→ WORK REQUEST
Count every line in the data below that includes "speziell", and give only the result.

[Extracted records]
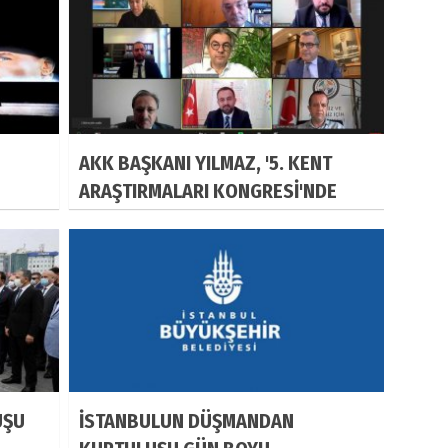
AKK BAŞKANI YILMAZ, '5. KENT
ARAŞTIRMALARI KONGRESİ'NDE
UŞU
İSTANBULUN DÜŞMANDAN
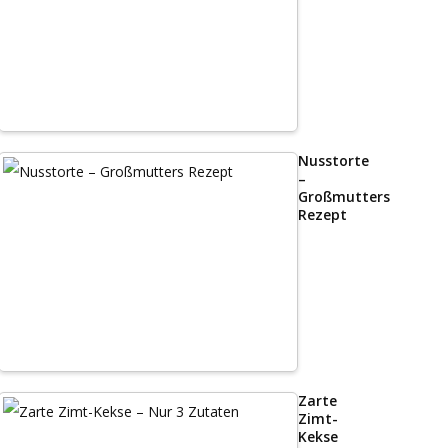
Nusstorte
–
Großmutters
Rezept
Zarte
Zimt-
Kekse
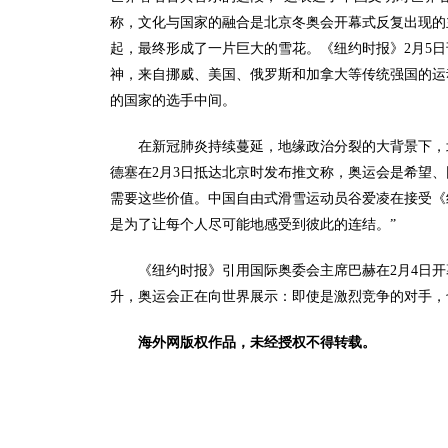
称，文化与国家的融合是北京冬奥会开幕式反复出现的
起，最终形成了一片巨大的雪花。《纽约时报》2月5
神，来自挪威、美国、俄罗斯和加拿大等传统强国的运
的国家的选手中间。
在新冠肺炎持续蔓延，地缘政治分裂的大背景下，
德塞在2月3日抵达北京时发布推文称，奥运会是希望
需要这些价值。中国自由式滑雪运动员谷爱凌在接受《
是为了让每个人尽可能地感受到彼此的连结。”
《纽约时报》引用国际奥委会主席巴赫在2月4日
升，奥运会正在向世界展示：即使是激烈竞争的对手，
海外网版权作品，未经授权不得转载。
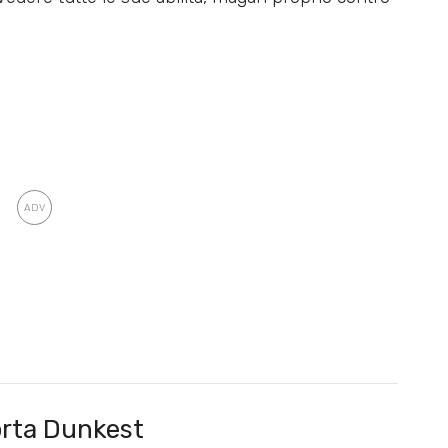
rta Dunkest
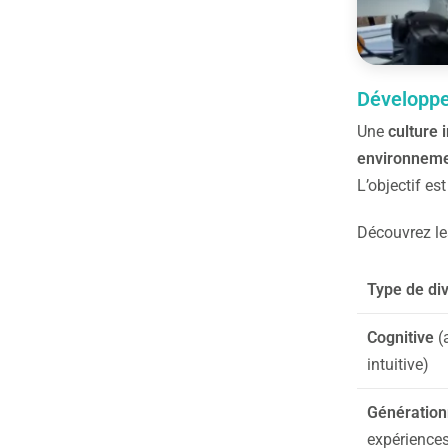
Développer
Une
culture 
environnemen
L’objectif es
Découvrez les
Type de div
Cognitive
(
intuitive)
Génération
expérience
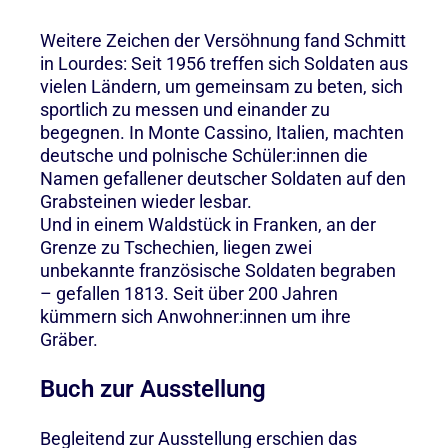
Weitere Zeichen der Versöhnung fand Schmitt
in Lourdes: Seit 1956 treffen sich Soldaten aus
vielen Ländern, um gemeinsam zu beten, sich
sportlich zu messen und einander zu
begegnen. In Monte Cassino, Italien, machten
deutsche und polnische Schüler:innen die
Namen gefallener deutscher Soldaten auf den
Grabsteinen wieder lesbar.
Und in einem Waldstück in Franken, an der
Grenze zu Tschechien, liegen zwei
unbekannte französische Soldaten begraben
– gefallen 1813. Seit über 200 Jahren
kümmern sich Anwohner:innen um ihre
Gräber.
Buch zur Ausstellung
Begleitend zur Ausstellung erschien das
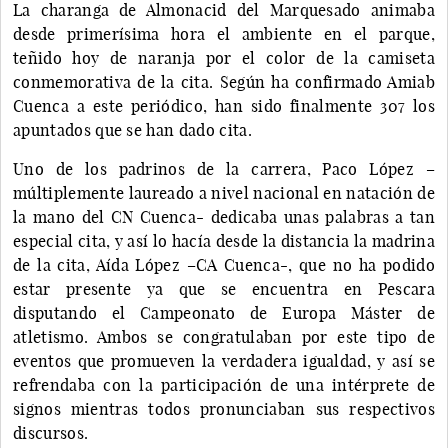
La charanga de Almonacid del Marquesado animaba
desde primerísima hora el ambiente en el parque,
teñido hoy de naranja por el color de la camiseta
conmemorativa de la cita. Según ha confirmado Amiab
Cuenca a este periódico, han sido finalmente 307 los
apuntados que se han dado cita.
Uno de los padrinos de la carrera, Paco López –
múltiplemente laureado a nivel nacional en natación de
la mano del CN Cuenca- dedicaba unas palabras a tan
especial cita, y así lo hacía desde la distancia la madrina
de la cita, Aída López –CA Cuenca-, que no ha podido
estar presente ya que se encuentra en Pescara
disputando el Campeonato de Europa Máster de
atletismo. Ambos se congratulaban por este tipo de
eventos que promueven la verdadera igualdad, y así se
refrendaba con la participación de una intérprete de
signos mientras todos pronunciaban sus respectivos
discursos.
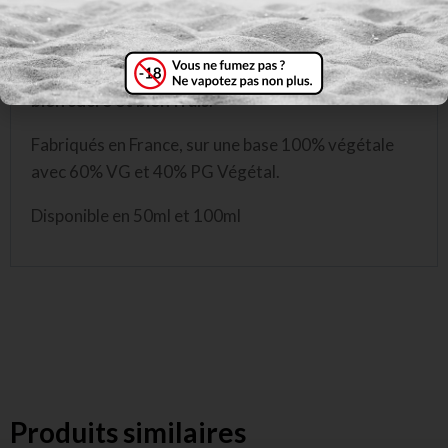
Acérola … et Fraîcheur !
Ces 4 premières recettes de l’Edition CANOPÉE
proposent
des saveurs puissantes au ressenti
bien sucré et bien frais
.
Fabriqués en France, sur une base 100% végétale
avec 60% VG et 40% PG Végétal.
Disponible en 50ml et 100ml
Produits similaires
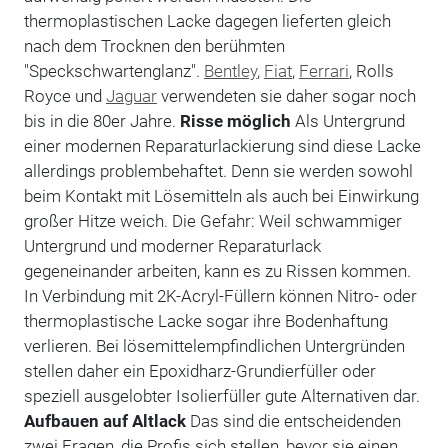
thermoplastischen Lacke dagegen lieferten gleich
nach dem Trocknen den berühmten
"Speckschwartenglanz".
Bentley
,
Fiat
,
Ferrari
, Rolls
Royce und
Jaguar
verwendeten sie daher sogar noch
bis in die 80er Jahre.
Risse möglich
Als Untergrund
einer modernen Reparaturlackierung sind diese Lacke
allerdings problembehaftet. Denn sie werden sowohl
beim Kontakt mit Lösemitteln als auch bei Einwirkung
großer Hitze weich. Die Gefahr: Weil schwammiger
Untergrund und moderner Reparaturlack
gegeneinander arbeiten, kann es zu Rissen kommen.
In Verbindung mit 2K-Acryl-Füllern können Nitro- oder
thermoplastische Lacke sogar ihre Bodenhaftung
verlieren. Bei lösemittelempfindlichen Untergründen
stellen daher ein Epoxidharz-Grundierfüller oder
speziell ausgelobter Isolierfüller gute Alternativen dar.
Aufbauen auf Altlack
Das sind die entscheidenden
zwei Fragen, die Profis sich stellen, bevor sie einen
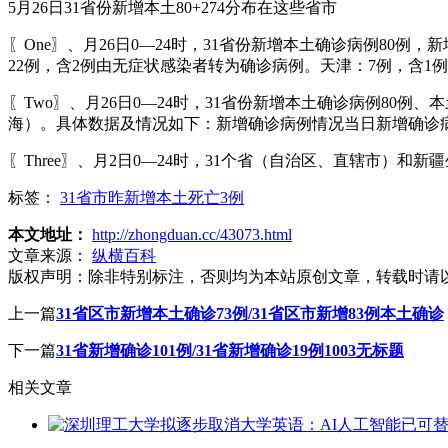
5月26日31省份新增本土80+274分布在这些省市
〖One〗、月26日0—24时，31省份新增本土确诊病例80
22例，含2例由无症状感染者转为确诊病例。天津：7例，含1
〖Two〗、月26日0—24时，31省份新增本土确诊病例80
海）。具体数据及情况如下：新增确诊病例情况当日新增确诊病例
〖Three〗、月2日0—24时，31个省（自治区、直辖市）和
标签：
31省市昨新增本土死亡3例
本文地址：
http://zhongduan.cc/43073.html
文章来源：
纵横百科
版权声明：
除非特别标注，否则均为本站原创文章，转载时请
上一篇
31省区市新增本土确诊73例/31省区市新增83例本土确诊
下一篇
31省新增确诊101例/31省新增确诊19例1003无标题
相关文章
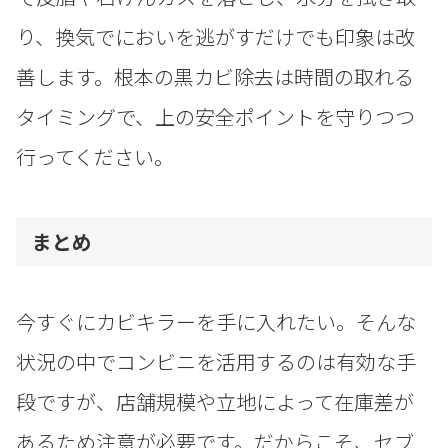
り、換気でにおいを逃がすだけでも印象は改
善します。根本の黒カビ除去は時間の取れる
タイミングで、上の安全ポイントを守りつつ
行ってください。
まとめ
今すぐにカビキラーを手に入れたい。そんな
状況の中でコンビニを活用するのは有効な手
段ですが、店舗規模や立地によって在庫差が
あるため注意が必要です。だからこそ、セブ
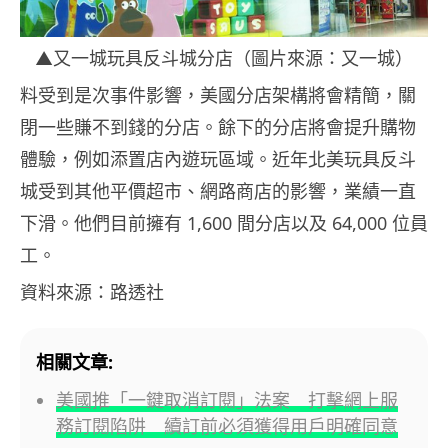
▲又一城玩具反斗城分店（圖片來源：又一城）
料受到是次事件影響，美國分店架構將會精簡，關
閉一些賺不到錢的分店。餘下的分店將會提升購物
體驗，例如添置店內遊玩區域。近年北美玩具反斗
城受到其他平價超市、網路商店的影響，業績一直
下滑。他們目前擁有 1,600 間分店以及 64,000 位員
工。
資料來源：路透社
相關文章:
美國推「一鍵取消訂閱」法案 打擊網上服
務訂閱陷阱 續訂前必須獲得用戶明確同意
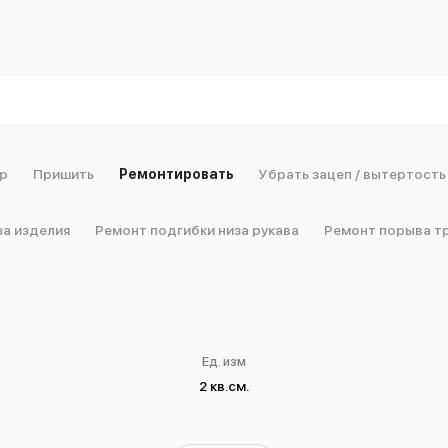
р
Пришить
Ремонтировать
Убрать зацеп / вытертость
за изделия
Ремонт подгибки низа рукава
Ремонт порыва т
Ед. изм
2 кв.см.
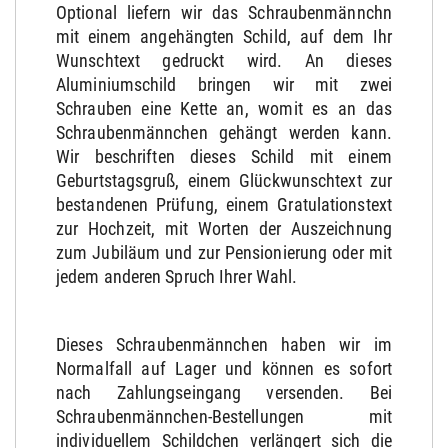
Optional liefern wir das Schraubenmännchn
mit einem angehängten Schild, auf dem Ihr
Wunschtext gedruckt wird. An dieses
Aluminiumschild bringen wir mit zwei
Schrauben eine Kette an, womit es an das
Schraubenmännchen gehängt werden kann.
Wir beschriften dieses Schild mit einem
Geburtstagsgruß, einem Glückwunschtext zur
bestandenen Prüfung, einem Gratulationstext
zur Hochzeit, mit Worten der Auszeichnung
zum Jubiläum und zur Pensionierung oder mit
jedem anderen Spruch Ihrer Wahl.
Dieses Schraubenmännchen haben wir im
Normalfall auf Lager und können es sofort
nach Zahlungseingang versenden. Bei
Schraubenmännchen-Bestellungen mit
individuellem Schildchen verlängert sich die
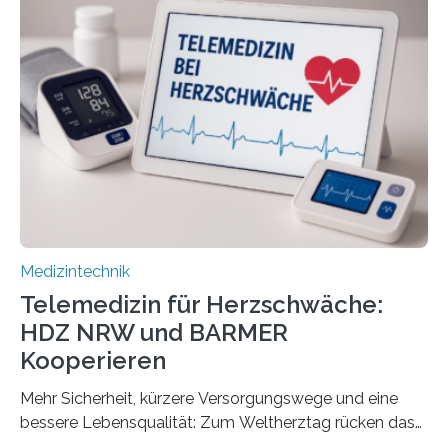
Forscherinnen der Technischen Universität Dresden
(TUD) richtet sich das Portal sowohl an Patientinnen
und Patienten, aber ebenso an medizinisches
Fachpersonal. Für all diese Zielgruppen bietet sie
speziell zugeschnittene Informationen, um deren
digitale Gesundheitskompetenz zu steigern. MiHUBx ist
die…
Medizintechnik
Telemedizin für Herzschwäche:
HDZ NRW und BARMER
Kooperieren
Mehr Sicherheit, kürzere Versorgungswege und eine
bessere Lebensqualität: Zum Weltherztag rücken das
Herz- und Diabeteszentrum NRW (HDZ NRW), Bad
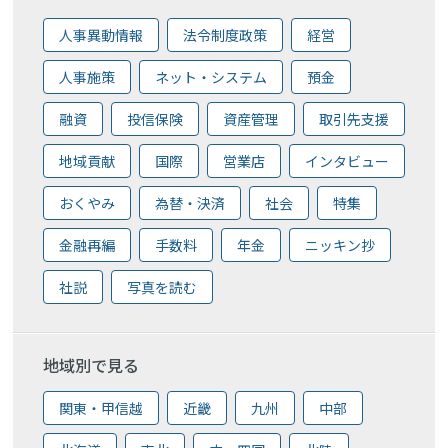
人事異動情報
法令制度政策
経営
人事施策
ネット・システム
預金
融資
投信保険
資産管理
取引先支援
地域貢献
国際
営業店
インタビュー
おくやみ
為替・決済
社会
特集
金融再編
手数料
年金
ニッキン抄
社説
写真を読む
地域別で見る
関東・甲信越
近畿
九州
中部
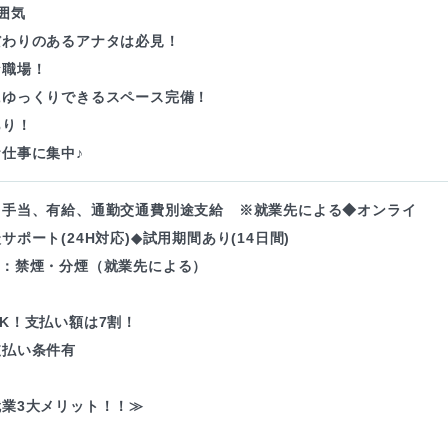
囲気
だわりのあるアナタは必見！
な職場！
にゆっくりできるスペース完備！
あり！
仕事に集中♪
・手当、有給、通勤交通費別途支給 ※就業先による◆オンライ
サポート(24H対応)◆試用期間あり(14日間)
境：禁煙・分煙（就業先による）
K！支払い額は7割！
支払い条件有
業3大メリット！！≫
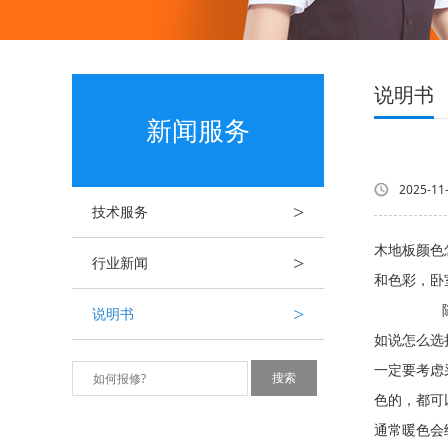
说明书
新闻服务
2025-11
>
技术服务
木地板颜色
>
行业新闻
和色彩，卧
>
随着时代
说明书
如说怎么选
一定要考虑
色的，都可
通常暖色会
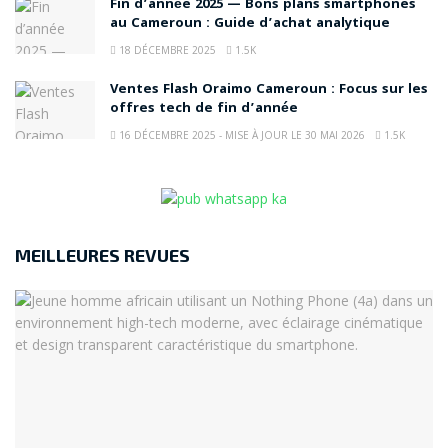
Fin d’année 2025 — Bons plans smartphones
au Cameroun : Guide d’achat analytique
18 DÉCEMBRE 2025
1.5K
Ventes Flash Oraimo Cameroun : Focus sur les
offres tech de fin d’année
16 DÉCEMBRE 2025 - MISE À JOUR LE 30 MAI 2026
1.5K
MEILLEURES REVUES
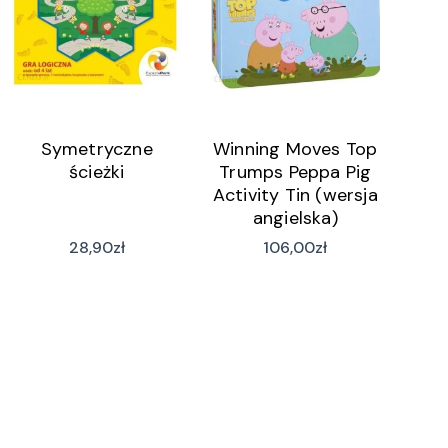
Symetryczne
Winning Moves Top
ścieżki
Trumps Peppa Pig
Activity Tin (wersja
angielska)
28,90
zł
106,00
zł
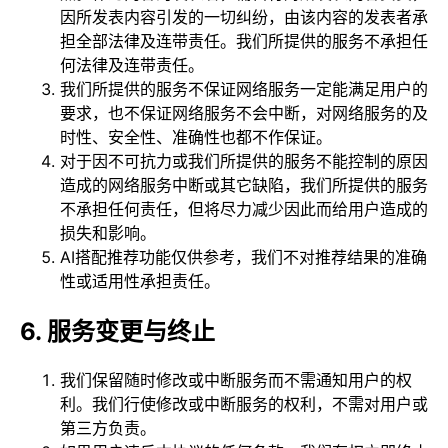
因所发表内容引发的一切纠纷，由该内容的发表者承
担全部法律及连带责任。我们所提供的服务不承担任
何法律及连带责任。
我们所提供的服务不保证网络服务一定能满足用户的
要求，也不保证网络服务不会中断，对网络服务的及
时性、安全性、准确性也都不作保证。
对于因不可抗力或我们所提供的服务不能控制的原因
造成的网络服务中断或其它缺陷，我们所提供的服务
不承担任何责任，但将尽力减少因此而给用户造成的
损失和影响。
AI搭配推荐功能仅供参考，我们不对推荐结果的准确
性或适用性承担责任。
6. 服务变更与终止
我们保留随时修改或中断服务而不需通知用户的权
利。我们行使修改或中断服务的权利，不需对用户或
第三方负责。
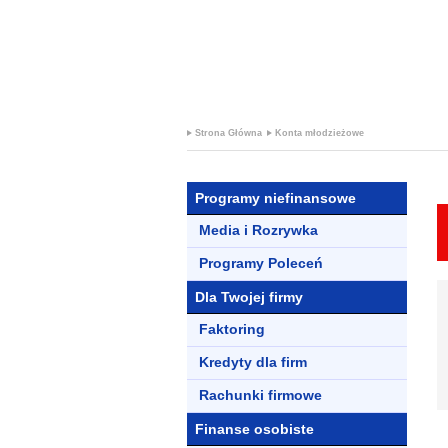
+
KRED
Strona Główna
Konta młodzieżowe
Programy niefinansowe
Media i Rozrywka
Programy Poleceń
Dla Twojej firmy
Faktoring
Kredyty dla firm
Rachunki firmowe
Finanse osobiste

→ RESULT BELOW
2